US consumer prices rose less than expected in April, suggesting that inflation was increasing at a moderate pace, which could allow the Federal Reserve to continue gradually raising interest rates. But with the labour market tightening and oil prices rising after President Donald Trump on Tuesday pulled the United States out of an international nuclear deal, promising to restore stiff sanctions on Iran, price pressures are expected to accelerate in the coming months.
Inflation is flirting with the US central bank's 2 percent target. Policymakers have in recent days signalled they would not be too concerned if inflation overshot the target, reiterating what the Fed said in its statement last week. The Labour Department said its Consumer Price Index rose 0.2 percent in April as increases in the cost of gasoline and rents were tempered by a drop in motor vehicle prices. The CPI had slipped 0.1 percent in March.
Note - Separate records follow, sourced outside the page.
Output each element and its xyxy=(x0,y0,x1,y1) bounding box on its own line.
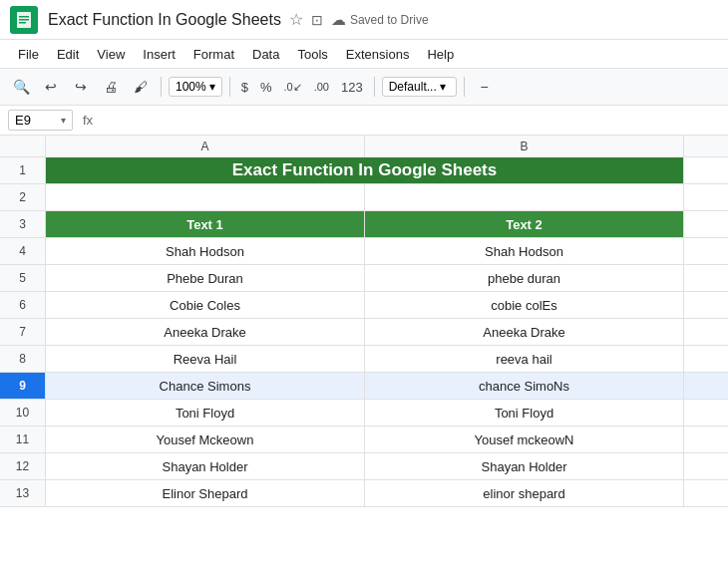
row-number: 13 xyxy=(0,480,46,506)
cell-b2[interactable] xyxy=(365,184,684,210)
spreadsheet: A B 1 Exact Function In Google Sheets 2 … xyxy=(0,136,728,507)
row-number: 3 xyxy=(0,211,46,237)
font-name: Default... xyxy=(389,80,437,94)
table-row: 11 Yousef Mckeown Yousef mckeowN xyxy=(0,427,728,453)
row-number: 8 xyxy=(0,346,46,372)
cell-a7[interactable]: Aneeka Drake xyxy=(46,319,365,345)
table-row: 7 Aneeka Drake Aneeka Drake xyxy=(0,319,728,346)
fx-label: fx xyxy=(83,113,93,128)
cell-b3[interactable]: Text 2 xyxy=(365,211,684,237)
table-row: 3 Text 1 Text 2 xyxy=(0,211,728,238)
cell-a2[interactable] xyxy=(46,184,365,210)
search-button[interactable]: 🔍 xyxy=(8,74,34,100)
minus-button[interactable]: − xyxy=(472,74,498,100)
table-row: 9 Chance Simons chance SimoNs xyxy=(0,373,728,400)
font-dropdown-icon: ▾ xyxy=(440,80,446,94)
col-header-a[interactable]: A xyxy=(46,136,365,157)
table-row: 12 Shayan Holder Shayan Holder xyxy=(0,453,728,480)
col-header-b[interactable]: B xyxy=(365,136,684,157)
svg-rect-1 xyxy=(19,16,29,18)
row-number: 12 xyxy=(0,453,46,479)
cell-a10[interactable]: Toni Floyd xyxy=(46,400,365,426)
saved-indicator: ☁ Saved to Drive xyxy=(331,11,429,29)
cell-a11[interactable]: Yousef Mckeown xyxy=(46,427,365,452)
divider-2 xyxy=(229,77,230,97)
cell-a8[interactable]: Reeva Hail xyxy=(46,346,365,372)
font-selector[interactable]: Default... ▾ xyxy=(382,77,457,97)
cell-ref-value: E9 xyxy=(15,113,31,128)
data-rows: 1 Exact Function In Google Sheets 2 3 Te… xyxy=(0,157,728,507)
percent-button[interactable]: % xyxy=(256,78,276,97)
svg-rect-3 xyxy=(19,22,26,24)
doc-title: Exact Function In Google Sheets xyxy=(48,11,281,29)
cell-a13[interactable]: Elinor Shepard xyxy=(46,480,365,506)
menu-insert[interactable]: Insert xyxy=(135,44,183,65)
folder-icon[interactable]: ⊡ xyxy=(311,12,323,28)
redo-button[interactable]: ↪ xyxy=(68,74,94,100)
menu-help[interactable]: Help xyxy=(419,44,462,65)
row-number: 10 xyxy=(0,400,46,426)
divider-4 xyxy=(464,77,465,97)
menu-edit[interactable]: Edit xyxy=(49,44,87,65)
row-number: 4 xyxy=(0,238,46,264)
cell-a3[interactable]: Text 1 xyxy=(46,211,365,237)
currency-button[interactable]: $ xyxy=(237,78,252,97)
menu-data[interactable]: Data xyxy=(244,44,287,65)
cloud-icon: ☁ xyxy=(331,11,346,29)
cell-b5[interactable]: phebe duran xyxy=(365,265,684,291)
cell-b13[interactable]: elinor shepard xyxy=(365,480,684,506)
row-number: 2 xyxy=(0,184,46,210)
menu-tools[interactable]: Tools xyxy=(289,44,335,65)
menu-bar: File Edit View Insert Format Data Tools … xyxy=(0,40,728,68)
cell-a9[interactable]: Chance Simons xyxy=(46,373,365,399)
paint-format-button[interactable]: 🖌 xyxy=(128,74,154,100)
cell-b12[interactable]: Shayan Holder xyxy=(365,453,684,479)
menu-file[interactable]: File xyxy=(10,44,47,65)
cell-a1[interactable]: Exact Function In Google Sheets xyxy=(46,157,684,183)
zoom-selector[interactable]: 100% ▾ xyxy=(169,77,222,97)
table-row: 1 Exact Function In Google Sheets xyxy=(0,157,728,184)
cell-b6[interactable]: cobie colEs xyxy=(365,292,684,318)
table-row: 5 Phebe Duran phebe duran xyxy=(0,265,728,292)
cell-b7[interactable]: Aneeka Drake xyxy=(365,319,684,345)
title-bar: Exact Function In Google Sheets ☆ ⊡ ☁ Sa… xyxy=(0,0,728,40)
star-icon[interactable]: ☆ xyxy=(289,10,303,29)
divider-1 xyxy=(161,77,162,97)
cell-b8[interactable]: reeva hail xyxy=(365,346,684,372)
number-format-button[interactable]: 123 xyxy=(337,78,367,97)
decimal-decrease-button[interactable]: .0↙ xyxy=(280,79,306,96)
decimal-increase-button[interactable]: .00 xyxy=(310,79,333,95)
row-number: 11 xyxy=(0,427,46,452)
column-headers: A B xyxy=(0,136,728,157)
table-row: 6 Cobie Coles cobie colEs xyxy=(0,292,728,319)
table-row: 10 Toni Floyd Toni Floyd xyxy=(0,400,728,427)
table-row: 2 xyxy=(0,184,728,211)
cell-b10[interactable]: Toni Floyd xyxy=(365,400,684,426)
zoom-dropdown-icon: ▾ xyxy=(209,80,215,94)
table-row: 13 Elinor Shepard elinor shepard xyxy=(0,480,728,507)
cell-a12[interactable]: Shayan Holder xyxy=(46,453,365,479)
cell-b4[interactable]: Shah Hodson xyxy=(365,238,684,264)
cell-b11[interactable]: Yousef mckeowN xyxy=(365,427,684,452)
cell-a4[interactable]: Shah Hodson xyxy=(46,238,365,264)
toolbar: 🔍 ↩ ↪ 🖨 🖌 100% ▾ $ % .0↙ .00 123 Default… xyxy=(0,68,728,106)
row-number: 1 xyxy=(0,157,46,183)
zoom-value: 100% xyxy=(176,80,206,94)
cell-a6[interactable]: Cobie Coles xyxy=(46,292,365,318)
cell-b9[interactable]: chance SimoNs xyxy=(365,373,684,399)
menu-extensions[interactable]: Extensions xyxy=(338,44,418,65)
menu-view[interactable]: View xyxy=(89,44,133,65)
print-button[interactable]: 🖨 xyxy=(98,74,124,100)
divider-3 xyxy=(374,77,375,97)
row-number: 6 xyxy=(0,292,46,318)
menu-format[interactable]: Format xyxy=(185,44,242,65)
cell-a5[interactable]: Phebe Duran xyxy=(46,265,365,291)
cell-reference-box[interactable]: E9 ▾ xyxy=(8,110,73,131)
cell-ref-dropdown-icon: ▾ xyxy=(61,115,66,126)
sheets-logo xyxy=(10,6,38,34)
row-number: 5 xyxy=(0,265,46,291)
svg-rect-2 xyxy=(19,19,29,21)
row-number: 9 xyxy=(0,373,46,399)
undo-button[interactable]: ↩ xyxy=(38,74,64,100)
formula-bar: E9 ▾ fx xyxy=(0,106,728,136)
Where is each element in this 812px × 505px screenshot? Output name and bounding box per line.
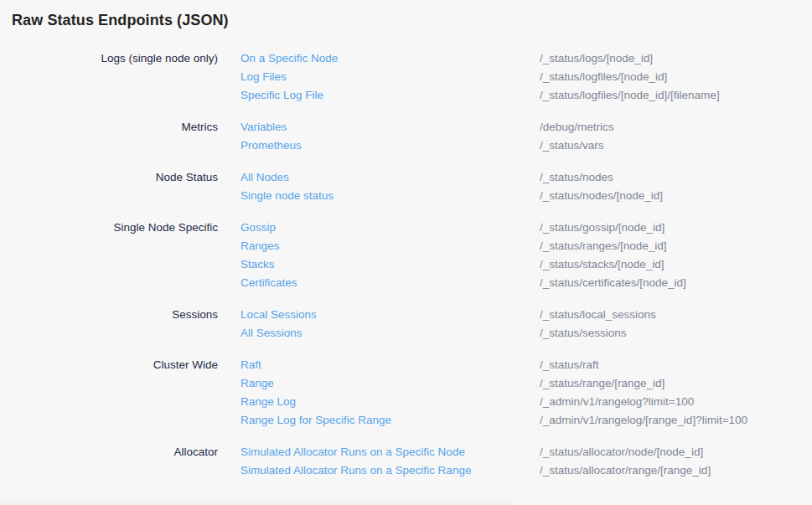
endpoint-link[interactable]: Log Files (240, 68, 540, 86)
endpoint-row: Prometheus /_status/vars (218, 137, 812, 155)
section-category-label: Single Node Specific (12, 219, 218, 237)
endpoint-link[interactable]: Ranges (240, 237, 540, 255)
endpoint-path: /_status/vars (540, 137, 604, 155)
endpoint-link[interactable]: Specific Log File (240, 86, 540, 105)
section-rows: Local Sessions /_status/local_sessions A… (218, 306, 812, 343)
endpoint-row: Single node status /_status/nodes/[node_… (218, 187, 812, 205)
endpoint-link[interactable]: Local Sessions (240, 306, 540, 324)
endpoint-path: /_status/logfiles/[node_id]/[filename] (540, 86, 720, 105)
endpoint-path: /_status/gossip/[node_id] (540, 219, 665, 237)
section-sessions: Sessions Local Sessions /_status/local_s… (0, 306, 812, 343)
endpoint-path: /_admin/v1/rangelog?limit=100 (540, 393, 694, 411)
endpoint-row: Ranges /_status/ranges/[node_id] (218, 237, 812, 255)
endpoint-link[interactable]: Gossip (240, 219, 540, 237)
endpoint-row: Range Log /_admin/v1/rangelog?limit=100 (218, 393, 812, 411)
endpoint-row: Certificates /_status/certificates/[node… (218, 274, 812, 292)
section-cluster-wide: Cluster Wide Raft /_status/raft Range /_… (0, 356, 812, 430)
endpoint-path: /_status/certificates/[node_id] (540, 274, 686, 292)
endpoint-row: All Sessions /_status/sessions (218, 324, 812, 343)
endpoint-row: Simulated Allocator Runs on a Specific R… (218, 461, 812, 480)
section-category-label: Logs (single node only) (12, 49, 218, 68)
endpoint-link[interactable]: Stacks (240, 255, 540, 274)
endpoint-path: /_admin/v1/rangelog/[range_id]?limit=100 (540, 411, 747, 430)
section-category-label: Cluster Wide (12, 356, 218, 374)
endpoint-link[interactable]: On a Specific Node (240, 49, 540, 68)
endpoint-path: /_status/nodes/[node_id] (540, 187, 663, 205)
section-category-label: Sessions (12, 306, 218, 324)
endpoint-path: /_status/ranges/[node_id] (540, 237, 667, 255)
endpoint-path: /_status/nodes (540, 168, 613, 187)
endpoint-link[interactable]: Variables (240, 118, 540, 137)
endpoint-path: /_status/allocator/range/[range_id] (540, 461, 711, 480)
endpoint-row: Simulated Allocator Runs on a Specific N… (218, 443, 812, 461)
endpoint-path: /_status/logfiles/[node_id] (540, 68, 667, 86)
section-rows: Gossip /_status/gossip/[node_id] Ranges … (218, 219, 812, 292)
page-title: Raw Status Endpoints (JSON) (0, 0, 812, 29)
endpoint-path: /_status/stacks/[node_id] (540, 255, 665, 274)
endpoint-link[interactable]: Simulated Allocator Runs on a Specific N… (240, 443, 540, 461)
section-allocator: Allocator Simulated Allocator Runs on a … (0, 443, 812, 480)
section-rows: Variables /debug/metrics Prometheus /_st… (218, 118, 812, 155)
endpoint-link[interactable]: Range (240, 374, 540, 393)
endpoint-row: Local Sessions /_status/local_sessions (218, 306, 812, 324)
section-category-label: Node Status (12, 168, 218, 187)
endpoint-path: /_status/sessions (540, 324, 627, 343)
endpoint-row: Range Log for Specific Range /_admin/v1/… (218, 411, 812, 430)
endpoint-table: Logs (single node only) On a Specific No… (0, 49, 812, 480)
endpoint-link[interactable]: Raft (240, 356, 540, 374)
section-logs: Logs (single node only) On a Specific No… (0, 49, 812, 105)
endpoint-path: /_status/logs/[node_id] (540, 49, 653, 68)
endpoint-link[interactable]: Range Log for Specific Range (240, 411, 540, 430)
raw-status-endpoints-page: Raw Status Endpoints (JSON) Logs (single… (0, 0, 812, 505)
endpoint-link[interactable]: All Nodes (240, 168, 540, 187)
endpoint-row: Range /_status/range/[range_id] (218, 374, 812, 393)
section-rows: On a Specific Node /_status/logs/[node_i… (218, 49, 812, 105)
endpoint-row: Variables /debug/metrics (218, 118, 812, 137)
endpoint-link[interactable]: Single node status (240, 187, 540, 205)
endpoint-link[interactable]: All Sessions (240, 324, 540, 343)
endpoint-row: Raft /_status/raft (218, 356, 812, 374)
section-rows: Simulated Allocator Runs on a Specific N… (218, 443, 812, 480)
endpoint-link[interactable]: Simulated Allocator Runs on a Specific R… (240, 461, 540, 480)
endpoint-path: /_status/raft (540, 356, 599, 374)
section-rows: All Nodes /_status/nodes Single node sta… (218, 168, 812, 205)
endpoint-path: /_status/allocator/node/[node_id] (540, 443, 703, 461)
section-category-label: Metrics (12, 118, 218, 137)
section-rows: Raft /_status/raft Range /_status/range/… (218, 356, 812, 430)
endpoint-link[interactable]: Prometheus (240, 137, 540, 155)
bottom-shade (0, 493, 511, 505)
endpoint-row: All Nodes /_status/nodes (218, 168, 812, 187)
section-metrics: Metrics Variables /debug/metrics Prometh… (0, 118, 812, 155)
endpoint-link[interactable]: Range Log (240, 393, 540, 411)
endpoint-row: Gossip /_status/gossip/[node_id] (218, 219, 812, 237)
section-single-node-specific: Single Node Specific Gossip /_status/gos… (0, 219, 812, 292)
endpoint-path: /_status/local_sessions (540, 306, 656, 324)
endpoint-link[interactable]: Certificates (240, 274, 540, 292)
section-node-status: Node Status All Nodes /_status/nodes Sin… (0, 168, 812, 205)
endpoint-path: /debug/metrics (540, 118, 614, 137)
section-category-label: Allocator (12, 443, 218, 461)
endpoint-path: /_status/range/[range_id] (540, 374, 665, 393)
endpoint-row: On a Specific Node /_status/logs/[node_i… (218, 49, 812, 68)
endpoint-row: Stacks /_status/stacks/[node_id] (218, 255, 812, 274)
endpoint-row: Specific Log File /_status/logfiles/[nod… (218, 86, 812, 105)
endpoint-row: Log Files /_status/logfiles/[node_id] (218, 68, 812, 86)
"The sources of the weakness in last month's reading do not suggest the onset of a trend shift lower," said Michael Feroli, an economist at JPMorgan in New York. "Today's number would not deter the Fed from hiking (interest rates) again next month." In the 12 months through April, the CPI increased 2.5 percent, the biggest gain since February 2017. That followed a 2.4 percent rise in the year to March.
Excluding the volatile food and energy components, the CPI edged up 0.1 percent after two successive monthly increases of 0.2 percent. The so-called core CPI rose 2.1 percent year-on-year in April, matching March's increase. Economists had forecast the CPI rebounding 0.3 percent in April and the core CPI climbing 0.2 percent.
The personal consumption expenditures price index excluding food and energy, which is the Fed's preferred inflation measure, accelerated 1.9 percent year-on-year in March, as last year's big declines in the price of cell phone service plans dropped out of the calculation. Economists expect the core PCE price index, which had increased 1.6 percent in February, to breach the 2 percent target in May.
In their policy statement last week, Fed officials said they expected annual inflation to run close to the "symmetric" 2 percent target over the medium term. The central bank left interest rates unchanged last week. In another report on Thursday, the Labour Department's first-time applications for state unemployment benefits were unchanged at a seasonally adjusted 211,000 for the week ended May 5. Claims dropped to 209,000 during the week ended April 21, which was the lowest level since December 1969.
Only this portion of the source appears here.